How to Clean Your Washing Machine
We've all been there. You go to do a load of laundry, lift the lid (or open the door), and there's a smell. It's a bit musty and a bit moldy and a whole lot of frustrating. How can a machine that is regularly filled with soap and hot water and bleach, a machine that can make even the stinkiest socks smell like daisies, contain such a foul odor?
The problem is that while we might see a washing machine as a magical portal where dirty laundry goes in and sparkling clean clothes come out, the washer is actually a place where odors can start. It's because the water and warmth in a washing machine can be the perfect breeding ground for bacteria, mold, and mildew, which can all lead to a stinky washer. Luckily, it's pretty easy to prevent bacteria from growing and fix the problem if your washing machine develops an unpleasant aroma.
How Often to Clean Your Washing Machine
Pros recommend a deep clean every few months. Use your "tub clean" or "service wash" setting (or the hottest setting on your washing machine) to freshen your machine up before cleaning sessions.
Considerations Before Getting Started
Mixing cleaning products can produce toxic fumes. This deep-clean method is safe because it's a two-part process and the cleaning products are never combined.
What You Need:
* Clean rags or paper towels
* Small cleaning brush or toothbrush
* Cotton swabs
* Pipe cleaners
* White cleaning vinegar
How to Deep-Clean Your Washing Machine
According to the pros at Bob Vila, here is the best process to use to deep-clean, sanitize, and de-stink your washing machine. 1. Clean the lid or door of your washing machine with vinegar. If you have a front loader, pay careful attention to a place where the gunk can gather: the seal on the door and the gasket. Use a cotton swab dipped in vinegar to get into any tight spots. 2. Next, attack a common spot for smelly standing water: the detergent and bleach dispensers. Scrub the dispensers and use a pipe cleaner to clean out the connecting pipes. 3. Fill the tub with bleach (4 cups for a top loader, and 2 cups for a front loader). Use the hottest temperature setting, and once the washer starts to agitate, pause it for 30 minutes. Start the cycle up again and add another rinse cycle at the end to get all of the bleach out. 4. Add the vinegar to the empty washer tub (4 cups for a top loader, and 2 cups for a front loader). Again, run the washer on the hottest setting, pause for 30 minutes once it starts agitating, then complete the cycle. 5. Finally, run your washer on "service wash," "tub clean," or the hottest wash setting. 6. If you still notice a funky smell, follow the manufacturer's instructions to clean out and drain the filter.

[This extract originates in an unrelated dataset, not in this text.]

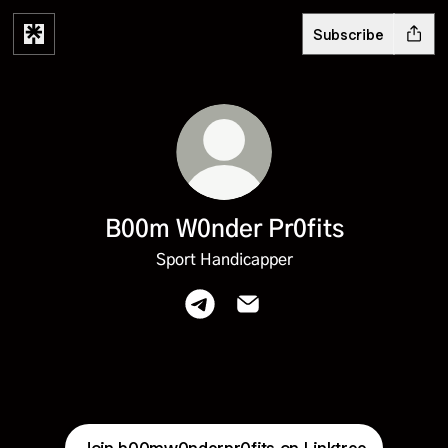
Subscribe
B00m W0nder Pr0fits
Sport Handicapper
B00m W0nder Pr0fits Telegram
B00m W0nder Pr0fits Emai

How to Keep Your Washing Machine Clean Longer
If you have a front-loading washer or a top-loading model, the easiest way to prevent making a stink (so to speak) is to simply leave the door or lid open for a few hours after washing a load of laundry. That will give any moisture left in the washer or the door gasket time to dry. Since moisture also likes to loiter in the detergent drawer, pull it out slightly to air dry any lingering wet spots.
It's also a good idea to get the clothes out of the washer as soon as possible after the cycle finishes. Wet clothes can jumpstart the growth of mold and mildew by creating a damp environment, so getting both the clothes and the washer drying quickly can help prevent smells from developing.
Removing Hard Water Buildup from Your Washing Machine
If you have hard water—water with higher levels or certain minerals, like iron—your washing machine may have limescale buildup that can attract bacteria and cause stains. Use water-softening tablets made for washing machines.
When to Call a Professional
Odors can also be due to poor drainage from the washer, which can cause the water to stagnate in the machine and create the perfect environment for bacteria. And a sewage smell might mean a clogged drain standpipe. Call in an expert for either of these bigger fixes.